Note there’s some join or exclusion issue happening where we don’t have round results for some of these – I thought it might be an NA issue, but it looks like not – looks like results v chat mismatch thing which I will deal with later. Grrr.
What’s the relationship between original listener accuracy and accuracy?
Definitely positive correlation here, which makes sense.
just to check correlation issues, original accuracy v length. some correlation, but not huge.
So, given these 4 data points we have some things to explain
what ““theories”” or proto-theories do we have to work with:
““theories”” also need to be consistent with our other sources of evidence:
We didn’t really have priors on this. So, these (first round) accuracies are substantially lower than in-game listener (first round) accuracies – might expect some satisficing / some its easier to have a conversation than to read it / and also some this isn’t including the right details.

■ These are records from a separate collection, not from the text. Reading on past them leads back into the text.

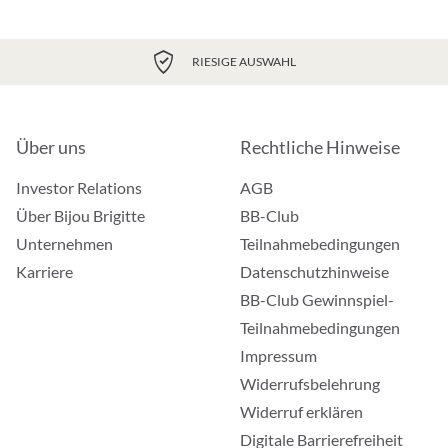
RIESIGE AUSWAHL
Über uns
Rechtliche Hinweise
Investor Relations
AGB
Über Bijou Brigitte
BB-Club
Unternehmen
Teilnahmebedingungen
Karriere
Datenschutzhinweise
BB-Club Gewinnspiel-
Teilnahmebedingungen
Impressum
Widerrufsbelehrung
Widerruf erklären
Digitale Barrierefreiheit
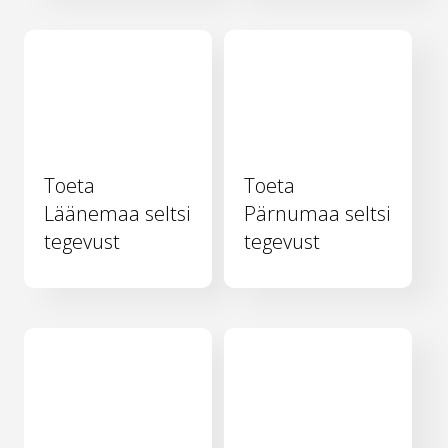
Toeta
Toeta
Läänemaa seltsi
Pärnumaa seltsi
tegevust
tegevust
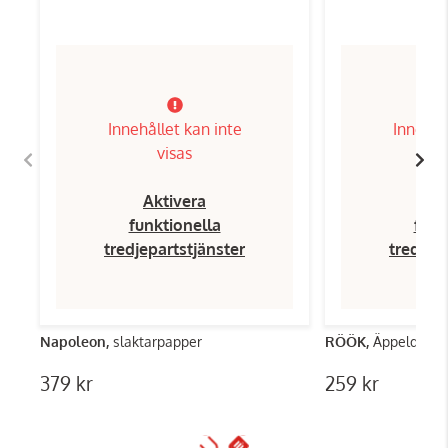
Innehållet kan inte
Innehål
visas
Aktivera
Ak
funktionella
funk
tredjepartstjänster
tredjep
Napoleon,
slaktarpapper
RÖÖK,
Äppeldalen
379 kr
259 kr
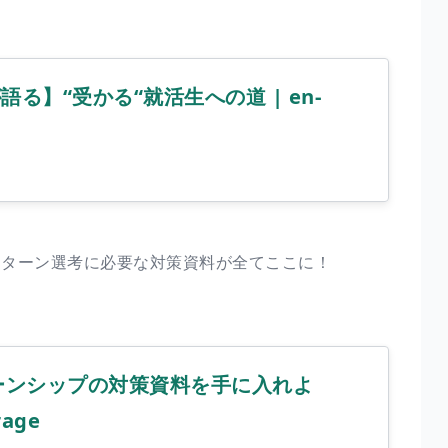
る】“受かる“就活生への道 | en-
ンターン選考に必要な対策資料が全てここに！
ーンシップの対策資料を手に入れよ
rage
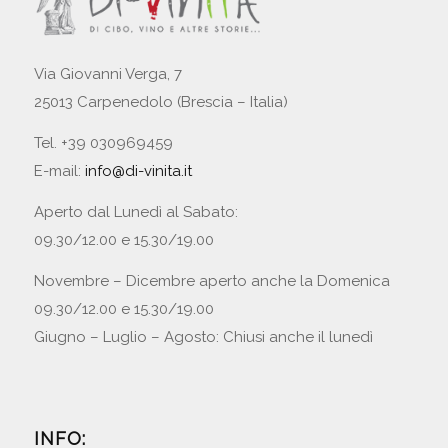
Via Giovanni Verga, 7
25013 Carpenedolo (Brescia – Italia)
Tel. +39 030969459
E-mail:
info@di-vinita.it
Aperto dal Lunedì al Sabato:
09.30/12.00 e 15.30/19.00
Novembre – Dicembre aperto anche la Domenica
09.30/12.00 e 15.30/19.00
Giugno – Luglio – Agosto: Chiusi anche il lunedì
INFO:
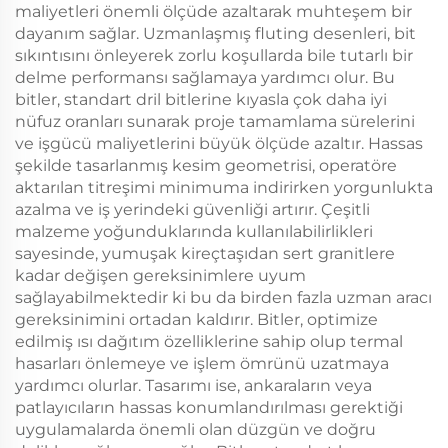
maliyetleri önemli ölçüde azaltarak muhteşem bir
dayanım sağlar. Uzmanlaşmış fluting desenleri, bit
sıkıntısını önleyerek zorlu koşullarda bile tutarlı bir
delme performansı sağlamaya yardımcı olur. Bu
bitler, standart dril bitlerine kıyasla çok daha iyi
nüfuz oranları sunarak proje tamamlama sürelerini
ve işgücü maliyetlerini büyük ölçüde azaltır. Hassas
şekilde tasarlanmış kesim geometrisi, operatöre
aktarılan titreşimi minimuma indirirken yorgunlukta
azalma ve iş yerindeki güvenliği artırır. Çeşitli
malzeme yoğunduklarında kullanılabilirlikleri
sayesinde, yumuşak kireçtaşıdan sert granitlere
kadar değişen gereksinimlere uyum
sağlayabilmektedir ki bu da birden fazla uzman aracı
gereksinimini ortadan kaldırır. Bitler, optimize
edilmiş ısı dağıtım özelliklerine sahip olup termal
hasarları önlemeye ve işlem ömrünü uzatmaya
yardımcı olurlar. Tasarımı ise, ankaraların veya
patlayıcıların hassas konumlandırılması gerektiği
uygulamalarda önemli olan düzgün ve doğru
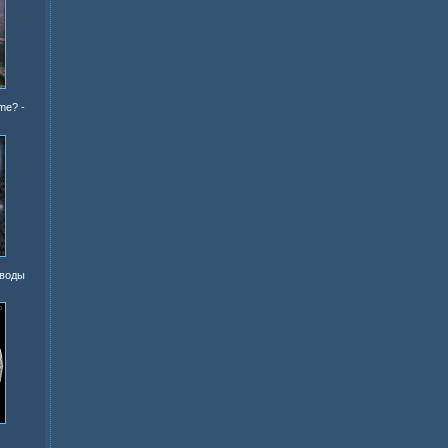
ime?
-
 воды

The big question might be how we see really big image to image differences, so to some extent it’s not that accuracy is like 62% it’s that it’s a certain mix of 35-85%.
Theory implications: ???
People don’t start off doing anything different for group size, and maybe people on this task don’t read that far? / what questions people have are sufficiently random that the clarifications aren’t that differential?

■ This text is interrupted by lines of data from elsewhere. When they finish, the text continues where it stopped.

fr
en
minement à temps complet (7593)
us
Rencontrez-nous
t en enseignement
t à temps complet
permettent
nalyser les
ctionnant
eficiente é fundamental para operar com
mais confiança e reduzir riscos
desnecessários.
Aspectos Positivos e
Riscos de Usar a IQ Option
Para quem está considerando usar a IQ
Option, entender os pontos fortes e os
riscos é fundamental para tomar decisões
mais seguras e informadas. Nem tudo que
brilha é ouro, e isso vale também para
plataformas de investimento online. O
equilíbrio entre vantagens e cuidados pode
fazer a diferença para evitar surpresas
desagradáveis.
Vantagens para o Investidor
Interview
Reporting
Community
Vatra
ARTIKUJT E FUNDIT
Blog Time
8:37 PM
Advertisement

Here we have the issue that in real games, initial accuracy for 2p is marginally? greater than 6p, so there may or may not be something to explain here…
How far people actually read / time might also be part of it
so, descriptions vary and we can think of “goodness to partner” and “goodness to naive” as having a shared component “overall goodness” and then a “path dependence” component (or something)
and we might imagine that both of these increase over time generally
things that don’t narrow down the set of tangrams (diamond head) isn’t useful at all
maybe should factor out a “nichiness” part <– how broad is the prior knowledge -> like is this based on a general “what bunnies look like” or a pop-culture thing or a our-personal-conversation-history
seems like there might also be a : how commonly does this description come up v how well it fits the image (/differentially fits the image). Like “cobra” might not be commonly used but may be high fit?
So one question is: is everything the same path, but with different time components … or are there different paths in some way? Issue is that we think path speed is a group x tangram thing
so there’s a few things that contribute to difficulty like tangram & maybe group dynamic (difficulty might be externally measureable with kilogram or image distance from others or something)
is there a way to info theory this?
what’s a non-ad-hoc way…
could deep dive on a couple games to see if within a game / image we see u shape
but what do we think the parameters are…
there’s like lots of functional forms that one could fit
but what do we think the process - plausible ones are
on a per-trajectory basis: * could asymtote up as it is better / more clearly described * if in-group clarity > something, then can reduce which may or may not reduce clarity depending on in-groupiness?
no idea what those do with description length, going to have to build some toy process model aren’t we?